Coronary artery bypass is an effective form of treatment for people with severe narrowing of the coronary arteries from atherosclerosis. The outlook for bypass surgery is best in those who have not had a heart attack and whose hearts are not enlarged. For them, there is an 85% chance of full recovery from all symptoms, and a mortality rate, attributable to the operation, of less than 2%.

The two coronary arteries come off the main artery of the body, the aorta. The left coronary artery immediately divides into two, so there are three main coronary branches. If necessary, a bypass can be done on all three. This is called a triple bypass.

How is it performed

In the early years of bypass surgery, leg veins were used in almost all cases. The veins were connected by microsurgery to the coronary arteries beyond the narrowed areas and then linked to the high-pressure artery, the aorta, just above the heart.

An alternative procedure, now favoured by most vascular surgeons, is to connect an internal artery of the chest wall to the diseased coronary artery. Sometimes just a segment of the artery is used. The long-term results are usually excellent.

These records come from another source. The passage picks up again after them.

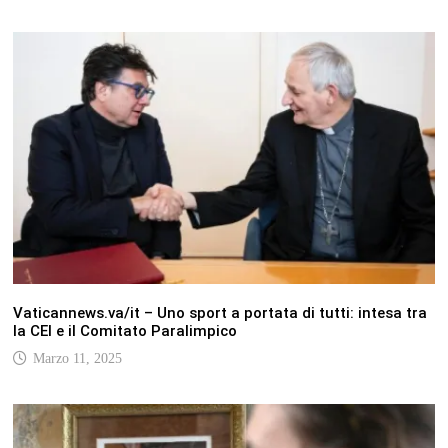
Vaticannews.va/it – Uno sport a portata di tutti: intesa tra
la CEI e il Comitato Paralimpico
Marzo 11, 2025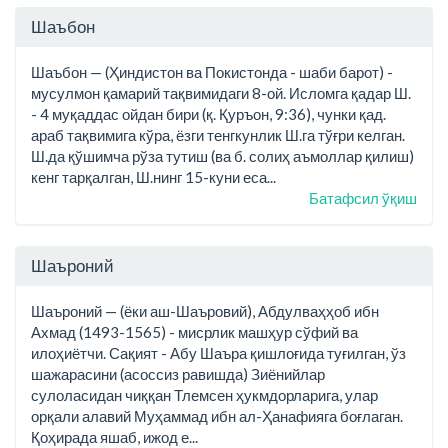
Шаъбон
Шаъбон — (Ҳиндистон ва Покистонда - шаби барот) -
мусулмон қамарий тақвимидаги 8-ой. Исломга қадар Ш.
- 4 муқаддас ойдан бири (қ. Қуръон, 9:36), чунки қад.
араб тақвимига кўра, ёзги тенгкунлик Ш.га тўғри келган.
Ш.да қўшимча рўза тутиш (ва б. солиҳ аъмоллар қилиш)
кенг тарқалган, Ш.нинг 15-куни еса...
Батафсил ўқиш
Шаъроний
Шаъроний — (ёки аш-Шаъровий), Абдулваҳҳоб ибн
Ахмад (1493-1565) - мисрлик машҳур сўфий ва
илоҳиётчи. Сақият - Абу Шаъра қишлоғида туғилган, ўз
шажарасини (асоссиз равишда) Зиёнийлар
сулоласидан чиққан Тлемсен ҳукмдорларига, улар
орқали алавий Муҳаммад ибн ал-Ҳанафияга боғлаган.
Қоҳирада яшаб, ижод е...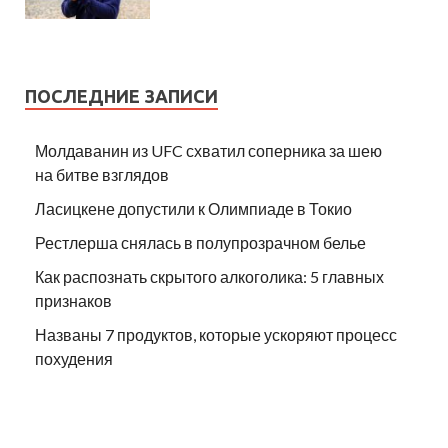
ПОСЛЕДНИЕ ЗАПИСИ
Молдаванин из UFC схватил соперника за шею
на битве взглядов
Ласицкене допустили к Олимпиаде в Токио
Рестлерша снялась в полупрозрачном белье
Как распознать скрытого алкоголика: 5 главных
признаков
Названы 7 продуктов, которые ускоряют процесс
похудения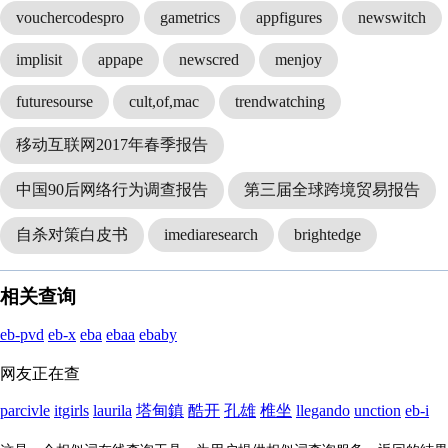
vouchercodespro
gametrics
appfigures
newswitch
implisit
appape
newscred
menjoy
futuresourse
cult,of,mac
trendwatching
移动互联网2017年春季报告
中国90后网络行为调查报告
第三届全球跨境贸易报告
自杀对策白皮书
imediaresearch
brightedge
相关查询
eb-pvd
eb-x
eba
ebaa
ebaby
网友正在查
parcivle
itgirls
laurila
塔甸鎮
酷开
孔雄
椎坐
llegando
unction
eb-i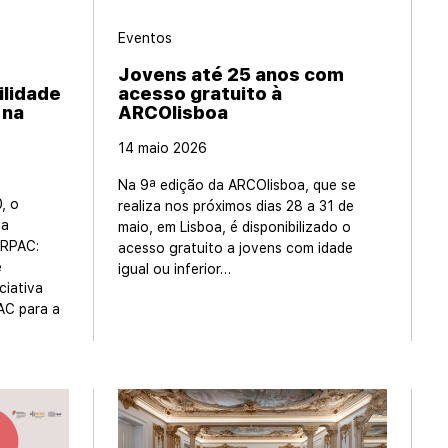
Eventos
Jovens até 25 anos com
ilidade
acesso gratuito à
 na
ARCOlisboa
14 maio 2026
Na 9ª edição da ARCOlisboa, que se
, o
realiza nos próximos dias 28 a 31 de
ia
maio, em Lisboa, é disponibilizado o
 RPAC:
acesso gratuito a jovens com idade
e
igual ou inferior…
ciativa
AC para a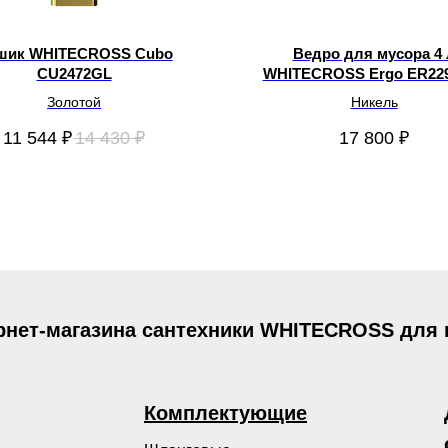
шик WHITECROSS Cubo
Ведро для мусора 4 
CU2472GL
WHITECROSS Ergo ER22
Золотой
Никель
11 544
₽
14 430
₽
17 800
₽
рнет-магазина сантехники WHITECROSS для
Комплектующие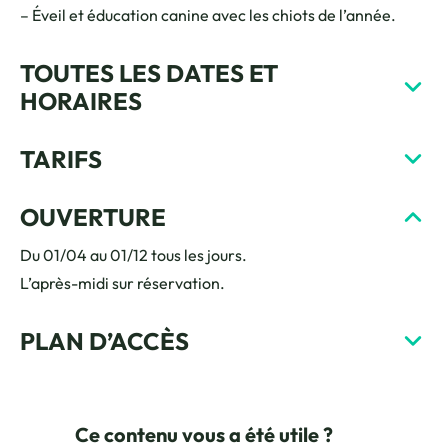
– Éveil et éducation canine avec les chiots de l’année.
TOUTES LES DATES ET
HORAIRES
TARIFS
OUVERTURE
Du 01/04 au 01/12 tous les jours.
L’après-midi sur réservation.
PLAN D’ACCÈS
Ce contenu vous a été utile ?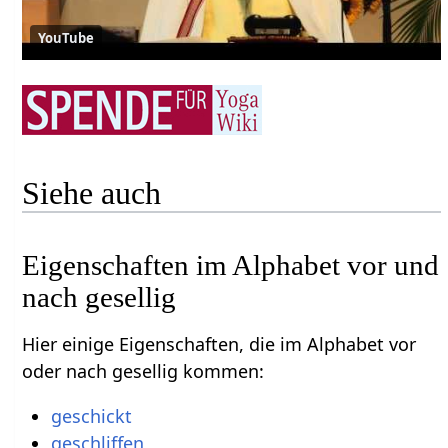
YouTube
Siehe auch
Eigenschaften im Alphabet vor und
nach gesellig
Hier einige Eigenschaften, die im Alphabet vor
oder nach gesellig kommen:
geschickt
geschliffen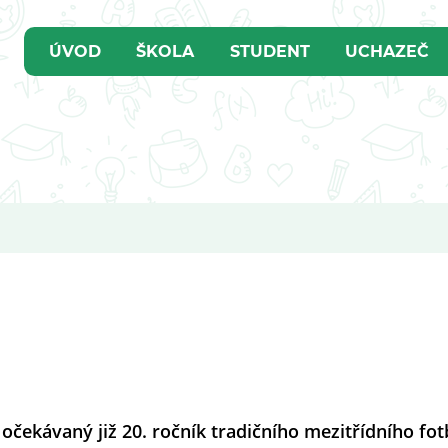
ÚVOD
ŠKOLA
STUDENT
UCHAZEČ
čekávaný již 20. ročník tradičního mezitřídního fot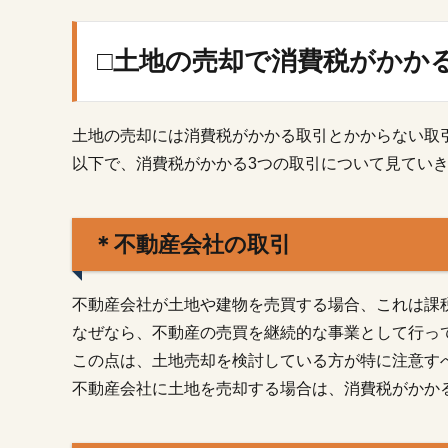
□土
地
の
□土地の売却で消費税がかか
売
却
で
消
土地の売却には消費税がかかる取引とかからない取
費
以下で、消費税がかかる3つの取引について見てい
税
が
か
か
＊不動産会社の取引
る
取
引
不動産会社が土地や建物を売買する場合、これは課
なぜなら、不動産の売買を継続的な事業として行っ
1.1.
＊不
この点は、土地売却を検討している方が特に注意す
動産
不動産会社に土地を売却する場合は、消費税がかか
会社
の取
引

The latest development in bypass surgery is minimally invasive coronary bypass surgery. In this procedure the bypass operation is done by keyhole (laparoscopic) surgery without stopping the heart. Special instruments that can be passed though narrow ports are used and the surgeon observes the interior on a video monitor. The method is not suitable for all patients.

Metal or plastic devices called stents (small tubes) are increasingly being used to hold coronary arteries open.

Why is it necessary

People with sufficiently narrowed coronary arteries have severe chest pain on exertion (angina pectoris). They are much less able to exert themselves, and are at risk from a complete blockage of one or more of the coronary arteries (coronary thrombosis), which causes an immediate heart attack.

The operation is done on selected patients in whom the long-term risk of not doing the operation is considered to be substantially greater than the operative risks.